■ EXERCISE DESCRIPTION ■
Print, please, exactly the lines from the one with "Segment left iliac" through the final line of the data below, with both ends included and the pictures left out.

■ ENTRIES SUPPLIED ■
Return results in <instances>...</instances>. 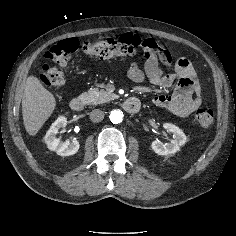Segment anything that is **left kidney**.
I'll return each mask as SVG.
<instances>
[{"mask_svg":"<svg viewBox=\"0 0 236 236\" xmlns=\"http://www.w3.org/2000/svg\"><path fill=\"white\" fill-rule=\"evenodd\" d=\"M163 127L173 134V139L165 144L155 140L152 142L151 148L158 155L174 154L187 142V137L179 127L172 123H165L163 124Z\"/></svg>","mask_w":236,"mask_h":236,"instance_id":"1","label":"left kidney"}]
</instances>
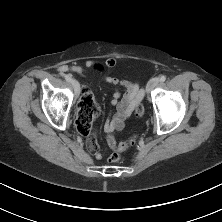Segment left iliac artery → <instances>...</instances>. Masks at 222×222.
Here are the masks:
<instances>
[{"mask_svg":"<svg viewBox=\"0 0 222 222\" xmlns=\"http://www.w3.org/2000/svg\"><path fill=\"white\" fill-rule=\"evenodd\" d=\"M165 80H166V76L163 75L160 77V82H164Z\"/></svg>","mask_w":222,"mask_h":222,"instance_id":"44dca946","label":"left iliac artery"}]
</instances>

■ RESPONSE TO THIS EXERCISE ■
Segment left iliac artery → <instances>...</instances>. Masks at 222×222.
Here are the masks:
<instances>
[{"mask_svg":"<svg viewBox=\"0 0 222 222\" xmlns=\"http://www.w3.org/2000/svg\"><path fill=\"white\" fill-rule=\"evenodd\" d=\"M165 80H166V76L163 75L160 77V82H164Z\"/></svg>","mask_w":222,"mask_h":222,"instance_id":"44dca946","label":"left iliac artery"}]
</instances>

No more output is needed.